» ASSIGNMENT
Up to and including the line holding "индивидуальной статистикой, с", write out the data exactly from its first line, but not the pictures.

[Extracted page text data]
━━━━━━
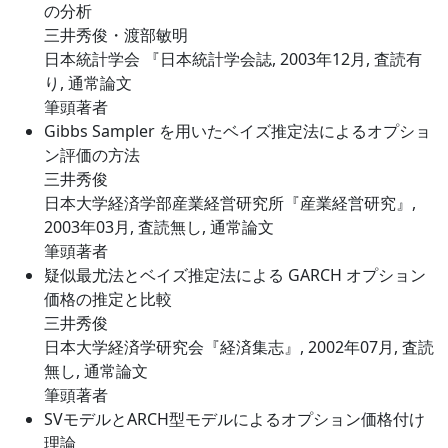
の分析
三井秀俊・渡部敏明
日本統計学会 『日本統計学会誌, 2003年12月, 査読有
り, 通常論文
筆頭著者
Gibbs Sampler を用いたベイズ推定法によるオプショ
ン評価の方法
三井秀俊
日本大学経済学部産業経営研究所『産業経営研究』,
2003年03月, 査読無し, 通常論文
筆頭著者
疑似最尤法とベイズ推定法による GARCH オプション
価格の推定と比較
三井秀俊
日本大学経済学研究会『経済集志』, 2002年07月, 査読
無し, 通常論文
筆頭著者
SVモデルとARCH型モデルによるオプション価格付け
理論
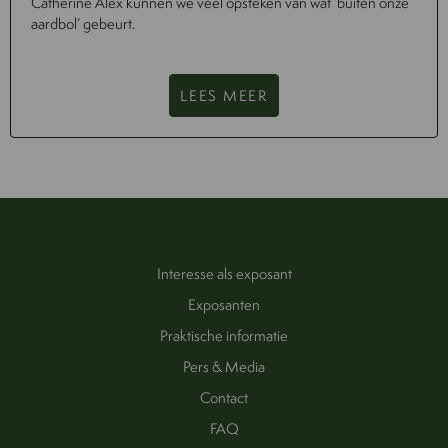
Catherine Alex kunnen we veel opsteken van wat ‘buiten onze
aardbol’ gebeurt.
LEES MEER
Interesse als exposant
Exposanten
Praktische informatie
Pers & Media
Contact
FAQ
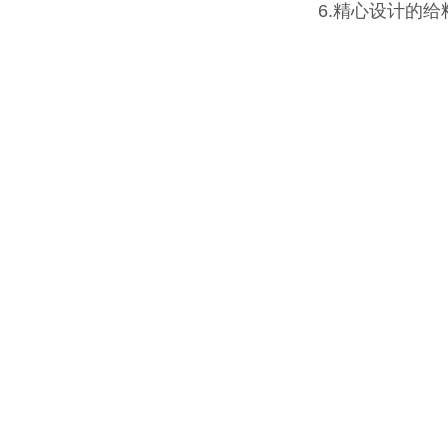
6.精心设计的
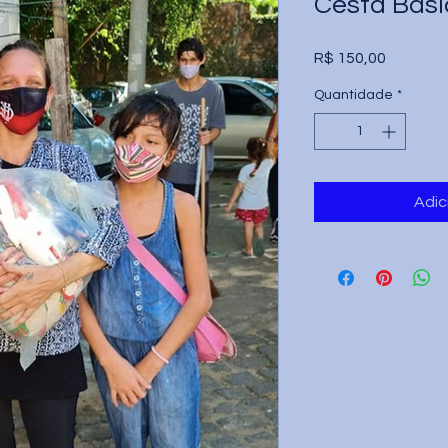
Cesta Bás
Preço
R$ 150,00
Quantidade
*
Adic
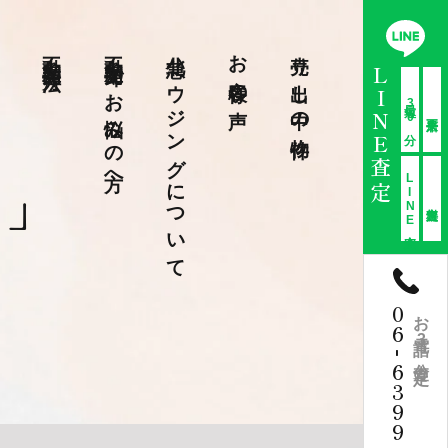
不動産売却方法
不動産売却でお悩みの方へ
北急ハウジングについて
お客様の声
売り出し中の物件
LINE査定
最短30分
い」
LINE査定
06
お電話3分査定
-
6399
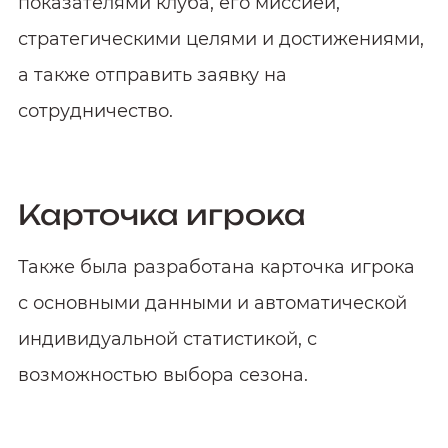
показателями клуба, его миссией,
стратегическими целями и достижениями,
а также отправить заявку на
сотрудничество.
Карточка игрока
Также была разработана карточка игрока
с основными данными и автоматической
индивидуальной статистикой, с
возможностью выбора сезона.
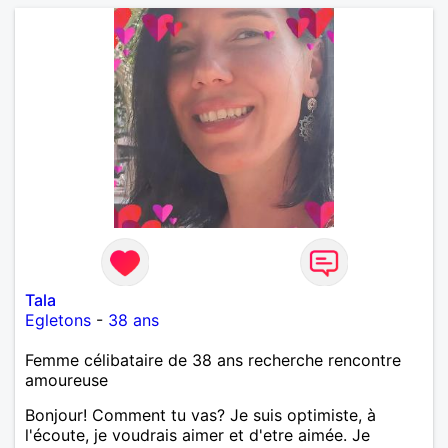
Tala
Egletons
-
38 ans
Femme célibataire de 38 ans recherche rencontre
amoureuse
Bonjour! Comment tu vas? Je suis optimiste, à
l'écoute, je voudrais aimer et d'etre aimée. Je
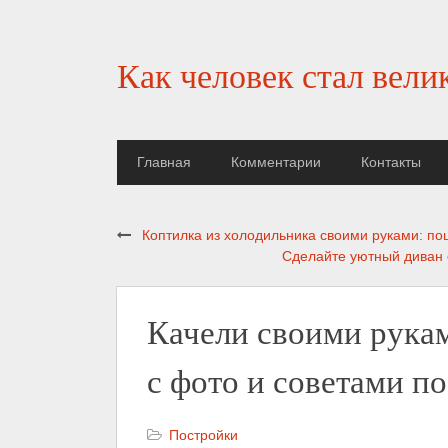
Как человек стал вели
Главная
Комментарии
Контакты
Коптилка из холодильника своими руками: по
Сделайте уютный диван 
Качели своими рука
с фото и советами п
Постройки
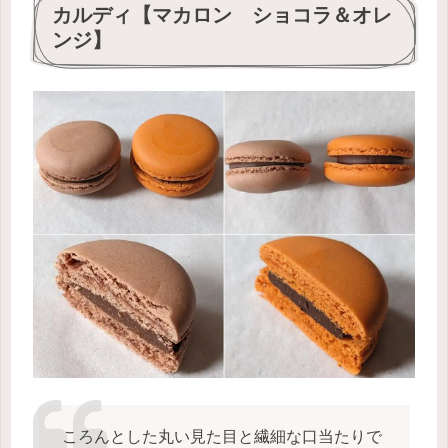
カルディ【マカロン ショコラ＆オレ
ンジ】
ころんとした丸い見た目と繊細な口当たりで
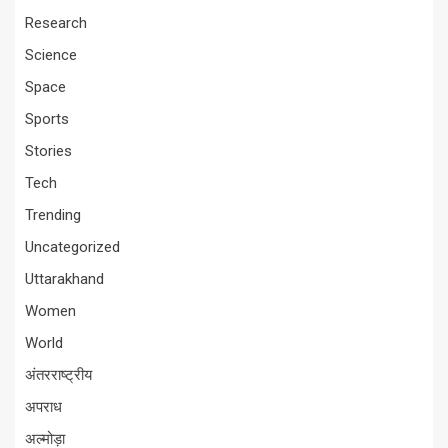
Research
Science
Space
Sports
Stories
Tech
Trending
Uncategorized
Uttarakhand
Women
World
अंतरराष्ट्रीय
अपराध
अल्मोड़ा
━━━━━━
» COMPLETED TASK
の分析
三井秀俊・渡部敏明
日本統計学会 『日本統計学会誌, 2003年12月, 査読有
り, 通常論文
筆頭著者
Gibbs Sampler を用いたベイズ推定法によるオプショ
ン評価の方法
三井秀俊
日本大学経済学部産業経営研究所『産業経営研究』,
2003年03月, 査読無し, 通常論文
筆頭著者
疑似最尤法とベイズ推定法による GARCH オプション
価格の推定と比較
三井秀俊
日本大学経済学研究会『経済集志』, 2002年07月, 査読
無し, 通常論文
筆頭著者
SVモデルとARCH型モデルによるオプション価格付け
理論
Catherine Alex kunnen we veel opsteken van wat ‘buiten onze
aardbol’ gebeurt.
LEES MEER
Interesse als exposant
Exposanten
Praktische informatie
Pers & Media
Contact
FAQ
6.精心设计的
Cesta Bás
Preço
R$ 150,00
Quantidade
*
Adic
不動産売却方法
不動産売却でお悩みの方へ
北急ハウジングについて
お客様の声
売り出し中の物件
LINE査定
最短30分
い」
LINE査定
06
お電話3分査定
-
6399
показателями клуба, его миссией,
стратегическими целями и достижениями,
а также отправить заявку на
сотрудничество.
Карточка игрока
Также была разработана карточка игрока
с основными данными и автоматической
индивидуальной статистикой, с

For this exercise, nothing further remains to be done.